**WHAT TO WORK ON**. Pictures aside, repeat all the entries below exactly as they appear.

· · ·

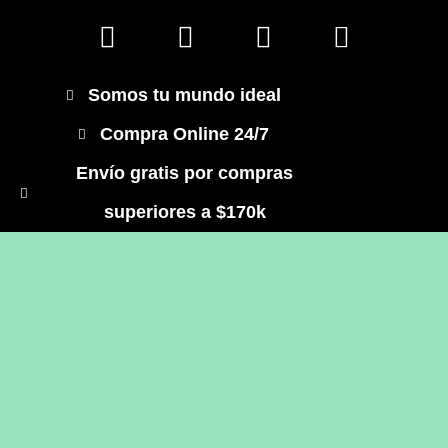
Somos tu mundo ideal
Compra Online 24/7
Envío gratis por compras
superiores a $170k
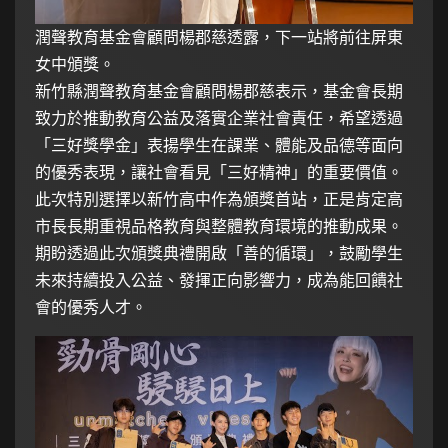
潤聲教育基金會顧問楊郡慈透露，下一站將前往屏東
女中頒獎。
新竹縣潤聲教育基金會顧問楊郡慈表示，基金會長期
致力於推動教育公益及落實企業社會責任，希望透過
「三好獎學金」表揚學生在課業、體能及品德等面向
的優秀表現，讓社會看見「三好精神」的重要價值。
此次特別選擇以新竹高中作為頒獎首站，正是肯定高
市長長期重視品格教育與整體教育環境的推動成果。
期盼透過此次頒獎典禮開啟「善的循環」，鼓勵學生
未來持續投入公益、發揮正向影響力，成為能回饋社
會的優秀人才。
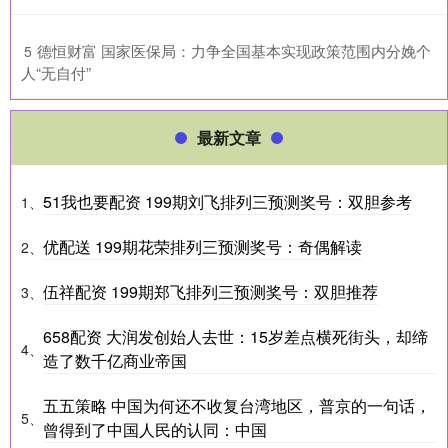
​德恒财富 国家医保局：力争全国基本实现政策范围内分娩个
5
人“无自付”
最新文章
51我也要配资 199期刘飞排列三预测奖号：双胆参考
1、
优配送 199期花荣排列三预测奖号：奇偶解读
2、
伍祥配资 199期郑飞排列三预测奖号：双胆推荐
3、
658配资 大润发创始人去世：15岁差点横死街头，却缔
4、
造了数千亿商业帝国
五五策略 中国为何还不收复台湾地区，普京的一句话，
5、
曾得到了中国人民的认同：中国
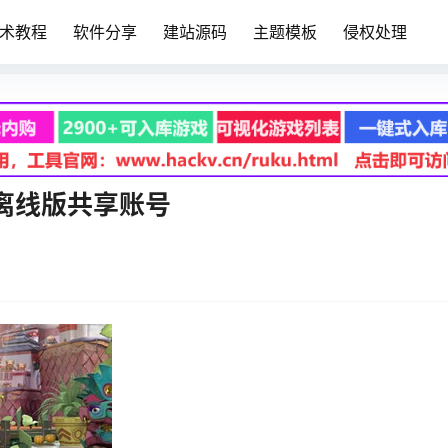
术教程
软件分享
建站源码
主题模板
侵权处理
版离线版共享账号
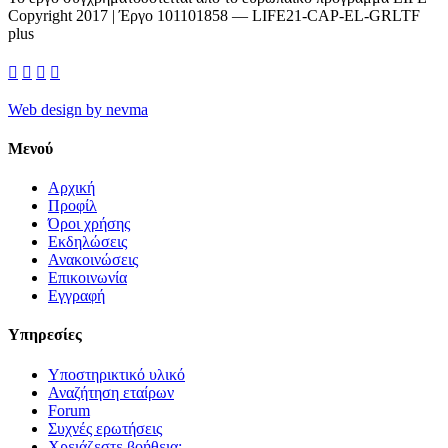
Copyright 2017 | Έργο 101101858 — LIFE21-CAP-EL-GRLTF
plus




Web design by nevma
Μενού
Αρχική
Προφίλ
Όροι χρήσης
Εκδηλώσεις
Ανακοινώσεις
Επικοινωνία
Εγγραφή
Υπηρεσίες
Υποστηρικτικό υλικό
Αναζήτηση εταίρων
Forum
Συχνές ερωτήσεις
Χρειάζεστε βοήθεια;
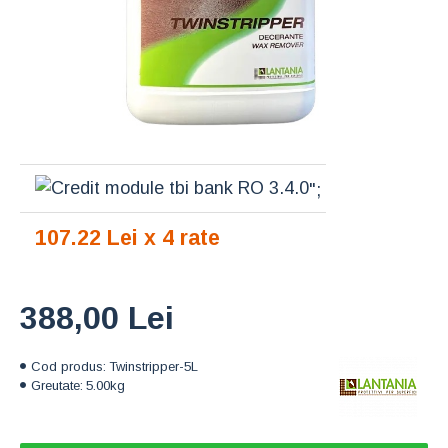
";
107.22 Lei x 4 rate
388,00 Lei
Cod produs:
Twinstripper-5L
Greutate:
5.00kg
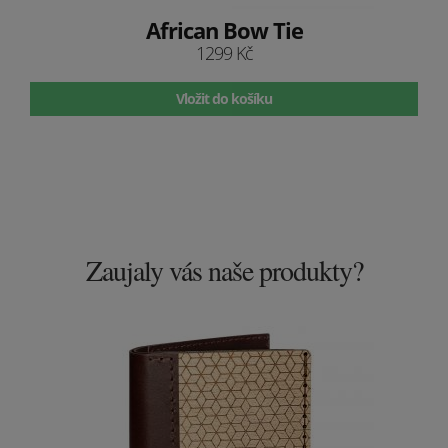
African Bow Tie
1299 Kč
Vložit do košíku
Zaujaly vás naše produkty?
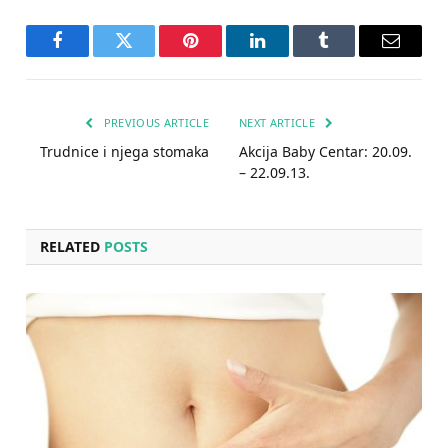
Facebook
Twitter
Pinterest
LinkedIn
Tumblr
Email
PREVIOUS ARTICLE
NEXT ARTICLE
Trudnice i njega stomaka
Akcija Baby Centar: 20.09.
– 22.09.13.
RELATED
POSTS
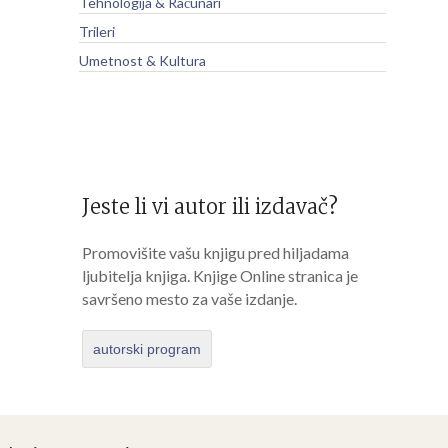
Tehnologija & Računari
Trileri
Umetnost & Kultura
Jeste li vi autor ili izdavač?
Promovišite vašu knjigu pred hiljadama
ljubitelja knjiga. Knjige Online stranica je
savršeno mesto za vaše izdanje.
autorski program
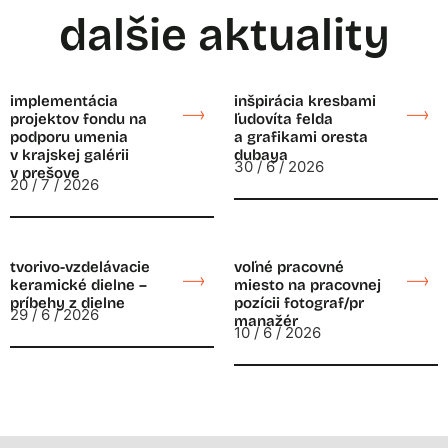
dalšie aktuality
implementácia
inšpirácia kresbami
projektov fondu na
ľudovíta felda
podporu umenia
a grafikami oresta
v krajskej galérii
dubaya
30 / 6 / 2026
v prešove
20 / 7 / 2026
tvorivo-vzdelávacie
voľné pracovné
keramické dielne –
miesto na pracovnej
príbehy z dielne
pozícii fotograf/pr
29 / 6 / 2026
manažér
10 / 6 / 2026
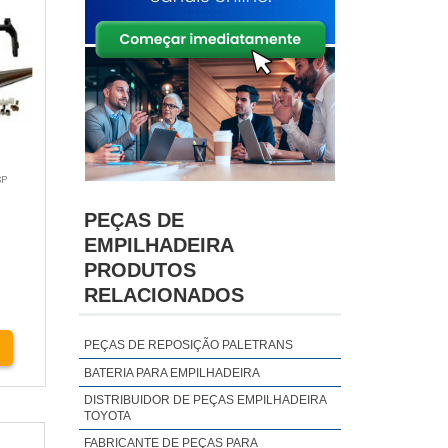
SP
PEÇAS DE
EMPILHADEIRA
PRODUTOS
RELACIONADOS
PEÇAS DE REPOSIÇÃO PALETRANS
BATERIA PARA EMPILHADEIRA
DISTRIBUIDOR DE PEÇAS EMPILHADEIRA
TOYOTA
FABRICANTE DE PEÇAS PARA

· · ·

**WRITTEN REPLY**.
Somos tu mundo ideal
Compra Online 24/7
Envío gratis por compras
superiores a $170k
潤聲教育基金會顧問楊郡慈透露，下一站將前往屏東
女中頒獎。
新竹縣潤聲教育基金會顧問楊郡慈表示，基金會長期
致力於推動教育公益及落實企業社會責任，希望透過
「三好獎學金」表揚學生在課業、體能及品德等面向
的優秀表現，讓社會看見「三好精神」的重要價值。
此次特別選擇以新竹高中作為頒獎首站，正是肯定高
市長長期重視品格教育與整體教育環境的推動成果。
期盼透過此次頒獎典禮開啟「善的循環」，鼓勵學生
未來持續投入公益、發揮正向影響力，成為能回饋社
會的優秀人才。
​德恒财富 国家医保局：力争全国基本实现政策范围内分娩个
5
人“无自付”
最新文章
51我也要配资 199期刘飞排列三预测奖号：双胆参考
1、
优配送 199期花荣排列三预测奖号：奇偶解读
2、
伍祥配资 199期郑飞排列三预测奖号：双胆推荐
3、
658配资 大润发创始人去世：15岁差点横死街头，却缔
4、
造了数千亿商业帝国
五五策略 中国为何还不收复台湾地区，普京的一句话，
5、
曾得到了中国人民的认同：中国
术教程
软件分享
建站源码
主题模板
侵权处理
版离线版共享账号
Copyright 2017 | Έργο 101101858 — LIFE21-CAP-EL-GRLTF
plus




Web design by nevma
Μενού
Αρχική
Προφίλ
Όροι χρήσης
Εκδηλώσεις
Ανακοινώσεις
Επικοινωνία
Εγγραφή
Υπηρεσίες
Υποστηρικτικό υλικό
Αναζήτηση εταίρων
Forum
Συχνές ερωτήσεις
Χρειάζεστε βοήθεια;
";
107.22 Lei x 4 rate
388,00 Lei
Cod produs:
Twinstripper-5L
Greutate:
5.00kg
African Bow Tie
1299 Kč
Vložit do košíku
Zaujaly vás naše produkty?
Facebook
Twitter
Pinterest
LinkedIn
Tumblr
Email
PREVIOUS ARTICLE
NEXT ARTICLE
Trudnice i njega stomaka
Akcija Baby Centar: 20.09.
– 22.09.13.
RELATED
POSTS
Tehnologija & Računari
Trileri
Umetnost & Kultura
Jeste li vi autor ili izdavač?
Promovišite vašu knjigu pred hiljadama
ljubitelja knjiga. Knjige Online stranica je
savršeno mesto za vaše izdanje.
autorski program
dalšie aktuality
implementácia
inšpirácia kresbami
projektov fondu na
ľudovíta felda
podporu umenia
a grafikami oresta
v krajskej galérii
dubaya
30 / 6 / 2026
v prešove
20 / 7 / 2026
tvorivo-vzdelávacie
voľné pracovné
keramické dielne –
miesto na pracovnej
príbehy z dielne
pozícii fotograf/pr
29 / 6 / 2026
manažér
10 / 6 / 2026
SP
PEÇAS DE
EMPILHADEIRA
PRODUTOS
RELACIONADOS
PEÇAS DE REPOSIÇÃO PALETRANS
BATERIA PARA EMPILHADEIRA
DISTRIBUIDOR DE PEÇAS EMPILHADEIRA
TOYOTA
FABRICANTE DE PEÇAS PARA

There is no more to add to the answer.